BY ED YUTKOWITZ | Do you want organic trash — that is, food scraps — from your building to be recycled?
Department of Sanitation New York is ready to help. But first you have to get your building to sign up for the service.
When COVID hit New York City in 2020, the Department of Sanitation suspended its residential composting program. As the city recovers, the department is gearing up to help New Yorkers go green, reduce their carbon footprint and make their trash useful.
Several months ago, D.S.N.Y. began sending building managers information on how to sign up for services. Unfortunately, many buildings haven’t yet followed through. According to D.S.N.Y. Press Secretary Vincent Gragnani, “We’re resuming service on a rolling basis, designing smart routes in areas where signups are most concentrated to minimize greenhouse gas emissions.”
D.S.N.Y. will resume service when a critical mass of buildings in an area sign up. Brooklyn’s Community Board 7 (including Sunset Park and Windsor Terrace), Manhattan Community Board 6 (Stuyvesant Town, Murray Hill and Midtown East), and Manhattan Community Board 7 (Manhattan Valley, Upper West Side and Lincoln Square) will receive service beginning on Nov. 1.
Village residents can learn more about the recycling program and sign up at nyc.gov/curbsidecomposting.
Once a building is enrolled to recycle, D.S.N.Y. provides brown bins for compostable collection. Gragnani noted that curbside pickup is for residences only, not for businesses, which contract with private carters for trash and recycling pickup.
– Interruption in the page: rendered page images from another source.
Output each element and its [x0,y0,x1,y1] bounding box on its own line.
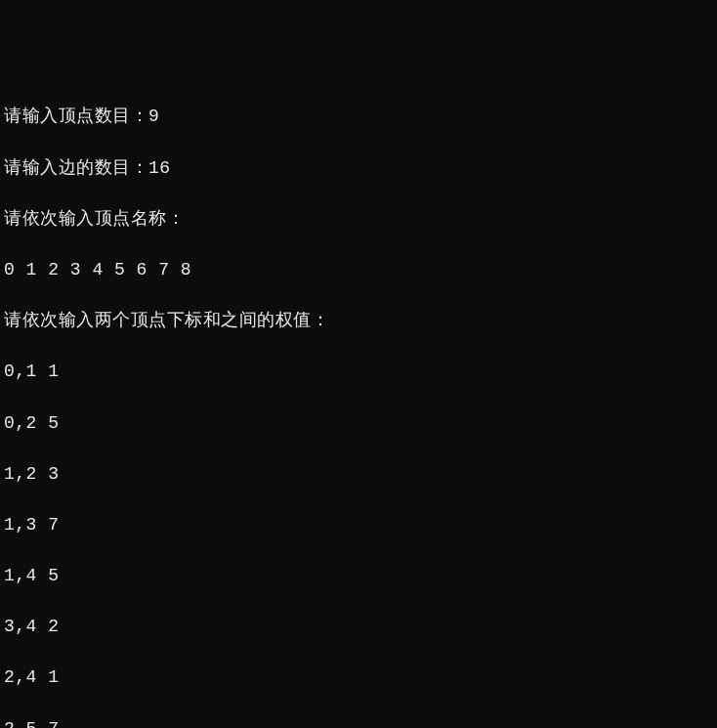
edge-row: 0,2 5 [4,410,713,436]
edge-input-label-line: 请依次输入两个顶点下标和之间的权值： [4,308,713,333]
edge-row: 2,4 1 [4,664,713,690]
edge-row: 0,1 1 [4,359,713,384]
edge-row: 1,4 5 [4,563,713,588]
vertex-count-label: 请输入顶点数目： [4,107,148,126]
vertex-names-value-line: 0 1 2 3 4 5 6 7 8 [4,257,713,282]
edge-row: 2,5 7 [4,716,713,728]
vertex-count-value: 9 [148,107,159,126]
edge-row: 1,3 7 [4,512,713,537]
edge-row: 3,4 2 [4,614,713,639]
edge-count-value: 16 [148,158,171,178]
edge-count-line: 请输入边的数目：16 [4,155,713,181]
vertex-names-label-line: 请依次输入顶点名称： [4,206,713,232]
edge-row: 1,2 3 [4,461,713,487]
vertex-count-line: 请输入顶点数目：9 [4,104,713,129]
edge-count-label: 请输入边的数目： [4,158,148,178]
“Food-related businesses covered under the organics rules may also opt to self-transport organic waste or process it on site,” he noted.
Why is a return to composting important?
“Organic waste programs are key to reducing our carbon footprint,” said Erik Bottcher, the Democratic nominee for City Council in District 3, which includes Greenwich Village, Chelsea and Hell’s Kitchen. “A universal organic-waste program could divert more than 1 million tons of garbage from landfills each year, reducing carbon emissions, preventing rodent infestation and improving sidewalk conditions on trash collection days.”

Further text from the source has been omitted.